Transcribed page contents:
*** Block opens ***

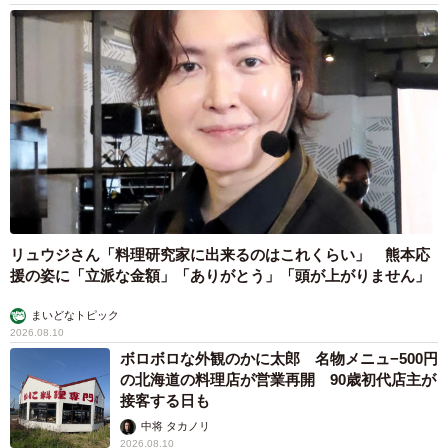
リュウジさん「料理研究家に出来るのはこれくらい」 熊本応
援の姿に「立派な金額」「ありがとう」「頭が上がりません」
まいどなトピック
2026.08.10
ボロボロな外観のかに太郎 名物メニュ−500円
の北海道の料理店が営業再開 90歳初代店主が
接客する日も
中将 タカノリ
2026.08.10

*** Block closes ***
*** Block opens ***

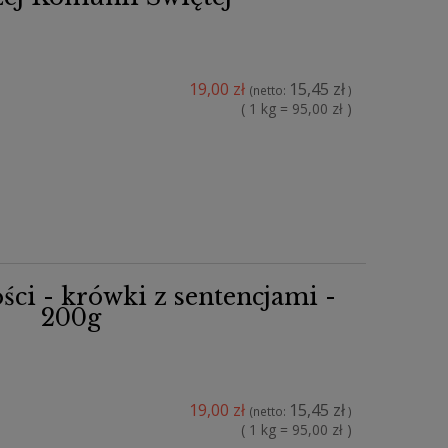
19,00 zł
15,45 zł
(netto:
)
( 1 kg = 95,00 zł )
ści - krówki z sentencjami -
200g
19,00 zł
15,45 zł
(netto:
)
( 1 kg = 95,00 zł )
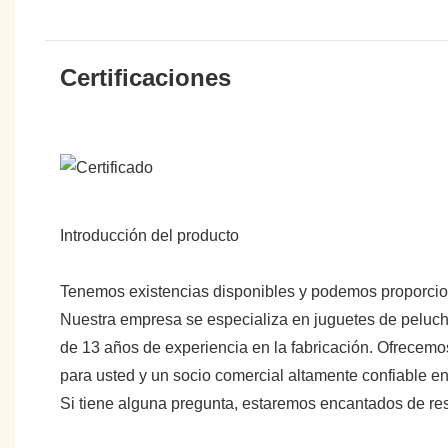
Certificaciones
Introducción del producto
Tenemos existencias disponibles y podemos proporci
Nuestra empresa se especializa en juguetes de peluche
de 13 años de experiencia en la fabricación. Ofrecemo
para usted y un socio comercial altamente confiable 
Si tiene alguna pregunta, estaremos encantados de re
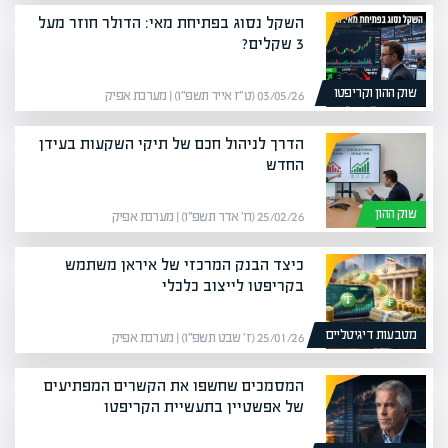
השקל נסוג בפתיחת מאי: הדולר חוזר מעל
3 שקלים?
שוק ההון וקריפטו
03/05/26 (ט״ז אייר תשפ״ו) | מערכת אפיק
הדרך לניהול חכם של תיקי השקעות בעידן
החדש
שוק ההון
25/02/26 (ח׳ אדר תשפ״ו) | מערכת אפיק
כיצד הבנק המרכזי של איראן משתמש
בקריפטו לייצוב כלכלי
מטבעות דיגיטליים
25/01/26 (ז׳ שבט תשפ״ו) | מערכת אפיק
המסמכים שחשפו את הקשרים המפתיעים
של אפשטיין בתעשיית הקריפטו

*** Block closes ***

Goal of the exercise:
What is the count of lines in the data above containing the string "אפיק"? Write the number and nothing else.

Exercise result:
3